Scottish Daily Mail

Civil service fat cats’ pay rockets to £100m

Staggering 552 handed salaries of more than £150,000 a year

- By Daniel Martin Policy Editor

THE cost to the taxpayer of fat-cat civil servants earning more than the Prime Minister has soared to almost £100million.

Last year 552 officials were paid over £150,000 – up 7 per cent on 2018.

The vast majority are thought to take home more than Boris Johnson’s £157,372 salary.

Fifteen of them pocketed more than £300,000, topped by the boss of the controvers­ial HS2 project on £625,000.

The list is dominated by rail chiefs, with 46 HS2 staff and 73 Network Rail employees raking in more than £150,000.

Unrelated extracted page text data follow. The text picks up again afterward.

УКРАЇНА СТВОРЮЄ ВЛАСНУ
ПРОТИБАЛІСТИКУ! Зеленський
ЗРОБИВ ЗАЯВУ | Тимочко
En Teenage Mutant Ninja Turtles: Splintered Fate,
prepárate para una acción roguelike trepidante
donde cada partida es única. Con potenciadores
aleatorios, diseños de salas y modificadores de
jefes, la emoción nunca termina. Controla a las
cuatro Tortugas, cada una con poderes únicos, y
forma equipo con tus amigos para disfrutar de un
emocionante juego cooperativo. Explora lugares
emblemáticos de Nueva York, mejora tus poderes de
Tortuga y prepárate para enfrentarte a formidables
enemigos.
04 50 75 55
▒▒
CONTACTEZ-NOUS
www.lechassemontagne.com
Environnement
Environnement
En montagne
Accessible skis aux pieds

The news comes days after the Government announced rail fares will rise by more than the rate of inflation next year. The fat- cat league table will anger millions of workers who have suffered pay freezes in recent years. The details were sneaked out on the Cabinet Office website late on Tuesday, showing the pay packets of all civil servants earning more than £150,000 – in £5,000 bands.

It showed that the full cost of these salaries was up to £99.8million – a rise from £94.4million in 2019. The best-paid public servant is Mark Thurston, chief executive of HS2 Ltd, which is building the new line from London to Birmingham. He earns between £620,000 and £625,000.

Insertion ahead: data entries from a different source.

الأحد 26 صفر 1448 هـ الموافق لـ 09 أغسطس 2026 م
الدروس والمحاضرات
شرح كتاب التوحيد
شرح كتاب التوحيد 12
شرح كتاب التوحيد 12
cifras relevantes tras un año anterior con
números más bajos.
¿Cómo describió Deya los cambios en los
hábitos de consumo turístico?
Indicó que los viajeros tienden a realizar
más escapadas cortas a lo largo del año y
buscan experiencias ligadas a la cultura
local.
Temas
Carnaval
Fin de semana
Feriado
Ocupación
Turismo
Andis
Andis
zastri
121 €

Next is Andrew Haines, chief executive of Network Rail, who is on up to £590,000. Of the 15 people who earn more than twice the Prime Minister, 11 are from Network Rail. They include Jeremy Westlake, the chief financial officer, on £420,000, and the country’s highest paid female public servant Susan Cooklin, Network Rail’s managing director of route services, on £390,000.

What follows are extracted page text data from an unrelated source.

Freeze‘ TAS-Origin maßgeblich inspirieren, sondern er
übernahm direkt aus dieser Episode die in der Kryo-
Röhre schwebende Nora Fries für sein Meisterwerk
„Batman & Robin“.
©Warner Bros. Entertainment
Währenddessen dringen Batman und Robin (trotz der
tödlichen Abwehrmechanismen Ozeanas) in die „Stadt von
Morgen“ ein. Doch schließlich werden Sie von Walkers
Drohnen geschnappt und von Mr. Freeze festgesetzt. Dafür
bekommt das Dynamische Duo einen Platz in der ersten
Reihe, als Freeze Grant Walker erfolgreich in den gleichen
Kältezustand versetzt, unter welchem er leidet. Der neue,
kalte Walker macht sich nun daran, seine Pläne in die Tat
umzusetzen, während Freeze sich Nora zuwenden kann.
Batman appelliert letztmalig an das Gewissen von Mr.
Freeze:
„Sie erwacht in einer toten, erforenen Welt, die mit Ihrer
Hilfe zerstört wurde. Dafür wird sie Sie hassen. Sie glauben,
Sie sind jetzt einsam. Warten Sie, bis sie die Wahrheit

Other high-paid officials include James O’Sullivan, chief executive of Highways England on £415,000, and David Peattie, chief executive of the Nuclear Decommissi­oning Authority on £395,000. A Whitehall source said Transport Secretary Grant Shapps had been ‘bearing down’ on high pay in the sector.

They stressed he ‘has been batting back excessive pay requests f or some time. He has been encouragin­g CEOs and chairmen to volunteer pay reductions, and has got temporary reductions from HS2, Network Rail and Highways England among others.’

A Cabinet Office spokesman said: ‘We need to make sure the civil service is able to attract highcalibr­e people who can deliver quality services and drive forward projects in a way that represents true value to the taxpayer.

‘However, very high salaries in the public sector must be justified so it is absolutely right that we publish this informatio­n and allow it to be scrutinise­d.’

Sir Peter Hendy, chairman of Network Rail, said: ‘Over recent years we have reduced our executives’ total wage bill and the number of high earners.

‘We are absolutely committed to delivering more value for the taxpayer while also balancing this priority with the need to attract and retain the best people.’

An HS2 spokesman said the number of staff paid more than the PM had declined by two over the past year. They said: ‘In a highly technical project of the scale and complexity of HS2 it is necessary to employ the right level of expertise and knowledge to deliver the programme successful­ly.’

John O’Connell, of the TaxPayers’ Alliance, attacked the ‘public sector merry-go-round’, saying: ‘ These soaring salaries... are beyond the wildest dreams of most taxpayers.

‘The fact that these staggering sums have been paid to bureaucrat­s overseeing massive failures like the HS2 gravy train makes it even harder to swallow.’